_Dataset records_

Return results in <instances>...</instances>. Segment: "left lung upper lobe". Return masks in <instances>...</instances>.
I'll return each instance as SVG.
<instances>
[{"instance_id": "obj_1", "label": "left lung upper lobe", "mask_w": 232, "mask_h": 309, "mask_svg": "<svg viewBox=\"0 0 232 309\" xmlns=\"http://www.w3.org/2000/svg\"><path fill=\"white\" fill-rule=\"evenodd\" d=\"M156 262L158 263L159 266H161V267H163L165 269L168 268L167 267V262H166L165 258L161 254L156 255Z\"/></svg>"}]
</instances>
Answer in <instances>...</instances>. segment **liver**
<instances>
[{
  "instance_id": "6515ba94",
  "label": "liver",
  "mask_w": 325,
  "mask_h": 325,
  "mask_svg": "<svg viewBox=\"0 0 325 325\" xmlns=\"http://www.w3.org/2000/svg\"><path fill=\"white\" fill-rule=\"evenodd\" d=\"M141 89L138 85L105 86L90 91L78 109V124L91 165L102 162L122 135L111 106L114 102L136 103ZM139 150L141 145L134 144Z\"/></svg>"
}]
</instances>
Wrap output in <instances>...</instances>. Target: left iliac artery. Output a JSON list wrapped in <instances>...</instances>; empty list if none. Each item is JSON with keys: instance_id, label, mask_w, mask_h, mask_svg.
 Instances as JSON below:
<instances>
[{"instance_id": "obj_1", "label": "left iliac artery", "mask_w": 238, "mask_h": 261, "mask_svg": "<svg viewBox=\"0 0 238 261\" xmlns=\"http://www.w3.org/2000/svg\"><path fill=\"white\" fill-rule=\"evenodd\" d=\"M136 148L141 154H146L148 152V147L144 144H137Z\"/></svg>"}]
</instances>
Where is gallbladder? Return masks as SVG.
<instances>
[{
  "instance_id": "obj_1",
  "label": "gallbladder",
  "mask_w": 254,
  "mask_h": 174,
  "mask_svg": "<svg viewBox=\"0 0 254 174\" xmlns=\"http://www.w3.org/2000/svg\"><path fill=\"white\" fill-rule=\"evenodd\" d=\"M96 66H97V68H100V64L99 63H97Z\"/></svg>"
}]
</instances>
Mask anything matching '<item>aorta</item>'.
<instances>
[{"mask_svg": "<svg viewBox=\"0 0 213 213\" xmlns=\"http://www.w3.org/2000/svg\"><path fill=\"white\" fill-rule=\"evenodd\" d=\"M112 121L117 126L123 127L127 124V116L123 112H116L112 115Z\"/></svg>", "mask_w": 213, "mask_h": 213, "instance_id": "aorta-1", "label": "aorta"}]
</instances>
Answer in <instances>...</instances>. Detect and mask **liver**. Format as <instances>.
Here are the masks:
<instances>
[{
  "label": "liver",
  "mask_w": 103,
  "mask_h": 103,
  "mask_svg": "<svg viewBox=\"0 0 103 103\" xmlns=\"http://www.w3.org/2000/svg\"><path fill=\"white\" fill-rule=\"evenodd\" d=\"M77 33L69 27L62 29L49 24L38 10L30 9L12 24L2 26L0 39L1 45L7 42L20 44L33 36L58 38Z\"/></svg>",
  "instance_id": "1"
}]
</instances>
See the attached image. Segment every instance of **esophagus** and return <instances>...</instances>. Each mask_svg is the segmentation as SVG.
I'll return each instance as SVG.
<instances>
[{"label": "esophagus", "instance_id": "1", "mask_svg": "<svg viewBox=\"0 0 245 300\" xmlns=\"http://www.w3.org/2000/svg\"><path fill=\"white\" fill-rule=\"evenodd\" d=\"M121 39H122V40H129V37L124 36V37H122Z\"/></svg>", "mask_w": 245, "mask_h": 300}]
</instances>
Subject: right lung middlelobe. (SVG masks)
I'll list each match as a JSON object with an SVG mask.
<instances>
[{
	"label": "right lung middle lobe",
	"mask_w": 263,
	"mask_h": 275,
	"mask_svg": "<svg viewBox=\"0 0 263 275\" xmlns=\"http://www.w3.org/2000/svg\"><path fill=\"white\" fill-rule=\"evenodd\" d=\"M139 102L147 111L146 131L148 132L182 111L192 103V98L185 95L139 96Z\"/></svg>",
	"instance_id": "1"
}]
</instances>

_What this task involves_
Reproduce the listing above verbatim.

_Solution_
Return results in <instances>...</instances>. Segment: "left lung upper lobe". Return masks in <instances>...</instances>.
I'll return each instance as SVG.
<instances>
[{"instance_id": "obj_1", "label": "left lung upper lobe", "mask_w": 232, "mask_h": 309, "mask_svg": "<svg viewBox=\"0 0 232 309\" xmlns=\"http://www.w3.org/2000/svg\"><path fill=\"white\" fill-rule=\"evenodd\" d=\"M156 262L158 263L159 266H161V267H163L165 269L168 268L167 267V262H166L165 258L161 254L156 255Z\"/></svg>"}]
</instances>
Answer in <instances>...</instances>. segment **liver**
<instances>
[{
  "instance_id": "6515ba94",
  "label": "liver",
  "mask_w": 325,
  "mask_h": 325,
  "mask_svg": "<svg viewBox=\"0 0 325 325\" xmlns=\"http://www.w3.org/2000/svg\"><path fill=\"white\" fill-rule=\"evenodd\" d=\"M141 89L138 85L105 86L90 91L78 109V124L91 165L102 162L122 135L111 106L114 102L136 103ZM139 150L141 145L134 144Z\"/></svg>"
}]
</instances>
Wrap output in <instances>...</instances>. Target: left iliac artery. Output a JSON list wrapped in <instances>...</instances>; empty list if none. Each item is JSON with keys: instance_id, label, mask_w, mask_h, mask_svg.
 Instances as JSON below:
<instances>
[{"instance_id": "obj_1", "label": "left iliac artery", "mask_w": 238, "mask_h": 261, "mask_svg": "<svg viewBox=\"0 0 238 261\" xmlns=\"http://www.w3.org/2000/svg\"><path fill=\"white\" fill-rule=\"evenodd\" d=\"M136 148L141 154H146L148 152V147L144 144H137Z\"/></svg>"}]
</instances>
Where is gallbladder? Return masks as SVG.
<instances>
[{
  "instance_id": "obj_1",
  "label": "gallbladder",
  "mask_w": 254,
  "mask_h": 174,
  "mask_svg": "<svg viewBox=\"0 0 254 174\" xmlns=\"http://www.w3.org/2000/svg\"><path fill=\"white\" fill-rule=\"evenodd\" d=\"M96 66H97V68H100V64L99 63H97Z\"/></svg>"
}]
</instances>
Mask anything matching '<item>aorta</item>'.
<instances>
[{"mask_svg": "<svg viewBox=\"0 0 213 213\" xmlns=\"http://www.w3.org/2000/svg\"><path fill=\"white\" fill-rule=\"evenodd\" d=\"M112 121L117 126L123 127L127 124V116L123 112H116L112 115Z\"/></svg>", "mask_w": 213, "mask_h": 213, "instance_id": "aorta-1", "label": "aorta"}]
</instances>
Answer in <instances>...</instances>. Detect and mask **liver**. Format as <instances>.
Here are the masks:
<instances>
[{
  "label": "liver",
  "mask_w": 103,
  "mask_h": 103,
  "mask_svg": "<svg viewBox=\"0 0 103 103\" xmlns=\"http://www.w3.org/2000/svg\"><path fill=\"white\" fill-rule=\"evenodd\" d=\"M77 33L69 27L62 29L49 24L38 10L30 9L12 24L2 26L0 39L1 45L7 42L20 44L33 36L58 38Z\"/></svg>",
  "instance_id": "1"
}]
</instances>
See the attached image. Segment every instance of **esophagus** and return <instances>...</instances>. Each mask_svg is the segmentation as SVG.
I'll return each instance as SVG.
<instances>
[{"label": "esophagus", "instance_id": "1", "mask_svg": "<svg viewBox=\"0 0 245 300\" xmlns=\"http://www.w3.org/2000/svg\"><path fill=\"white\" fill-rule=\"evenodd\" d=\"M121 39H122V40H129V37L124 36V37H122Z\"/></svg>", "mask_w": 245, "mask_h": 300}]
</instances>
Subject: right lung middlelobe. (SVG masks)
I'll list each match as a JSON object with an SVG mask.
<instances>
[{
	"label": "right lung middle lobe",
	"mask_w": 263,
	"mask_h": 275,
	"mask_svg": "<svg viewBox=\"0 0 263 275\" xmlns=\"http://www.w3.org/2000/svg\"><path fill=\"white\" fill-rule=\"evenodd\" d=\"M139 102L147 111L146 131L148 132L182 111L192 103V98L185 95L139 96Z\"/></svg>",
	"instance_id": "1"
}]
</instances>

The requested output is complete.